**Information given**
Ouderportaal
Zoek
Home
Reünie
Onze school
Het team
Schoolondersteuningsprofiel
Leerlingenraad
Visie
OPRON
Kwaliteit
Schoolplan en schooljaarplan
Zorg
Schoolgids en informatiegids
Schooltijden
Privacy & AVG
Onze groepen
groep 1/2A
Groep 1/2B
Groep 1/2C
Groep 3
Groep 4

---

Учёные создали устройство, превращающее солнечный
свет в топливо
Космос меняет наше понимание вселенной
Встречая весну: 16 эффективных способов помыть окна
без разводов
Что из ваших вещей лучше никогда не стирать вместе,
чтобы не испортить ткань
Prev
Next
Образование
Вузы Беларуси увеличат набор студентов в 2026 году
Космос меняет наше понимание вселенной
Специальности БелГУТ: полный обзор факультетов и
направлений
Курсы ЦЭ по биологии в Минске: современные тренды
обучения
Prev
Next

---

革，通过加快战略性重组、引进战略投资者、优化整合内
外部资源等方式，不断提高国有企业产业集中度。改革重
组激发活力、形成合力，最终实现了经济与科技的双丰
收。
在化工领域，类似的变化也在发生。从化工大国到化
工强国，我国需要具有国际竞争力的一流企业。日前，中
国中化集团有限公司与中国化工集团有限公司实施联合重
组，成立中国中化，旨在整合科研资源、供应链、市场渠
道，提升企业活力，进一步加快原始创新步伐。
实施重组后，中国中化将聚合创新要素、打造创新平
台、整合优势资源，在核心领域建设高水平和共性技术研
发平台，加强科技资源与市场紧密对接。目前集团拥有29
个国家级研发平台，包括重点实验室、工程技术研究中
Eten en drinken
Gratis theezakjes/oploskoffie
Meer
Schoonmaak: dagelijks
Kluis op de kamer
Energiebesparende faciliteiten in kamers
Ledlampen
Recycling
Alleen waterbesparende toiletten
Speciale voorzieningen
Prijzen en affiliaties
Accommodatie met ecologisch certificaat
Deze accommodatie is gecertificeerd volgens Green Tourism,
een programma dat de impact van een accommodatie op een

**Required action**
Copy word for word the stretch of entries above from the line that has "外部资源等方式，不断提高国有企业产业集中度。改革重" through the line that has "een programma dat", both ends included, and nothing outside it.

**Answer to this task**
外部资源等方式，不断提高国有企业产业集中度。改革重
组激发活力、形成合力，最终实现了经济与科技的双丰
收。
在化工领域，类似的变化也在发生。从化工大国到化
工强国，我国需要具有国际竞争力的一流企业。日前，中
国中化集团有限公司与中国化工集团有限公司实施联合重
组，成立中国中化，旨在整合科研资源、供应链、市场渠
道，提升企业活力，进一步加快原始创新步伐。
实施重组后，中国中化将聚合创新要素、打造创新平
台、整合优势资源，在核心领域建设高水平和共性技术研
发平台，加强科技资源与市场紧密对接。目前集团拥有29
个国家级研发平台，包括重点实验室、工程技术研究中
Eten en drinken
Gratis theezakjes/oploskoffie
Meer
Schoonmaak: dagelijks
Kluis op de kamer
Energiebesparende faciliteiten in kamers
Ledlampen
Recycling
Alleen waterbesparende toiletten
Speciale voorzieningen
Prijzen en affiliaties
Accommodatie met ecologisch certificaat
Deze accommodatie is gecertificeerd volgens Green Tourism,
een programma dat de impact van een accommodatie op een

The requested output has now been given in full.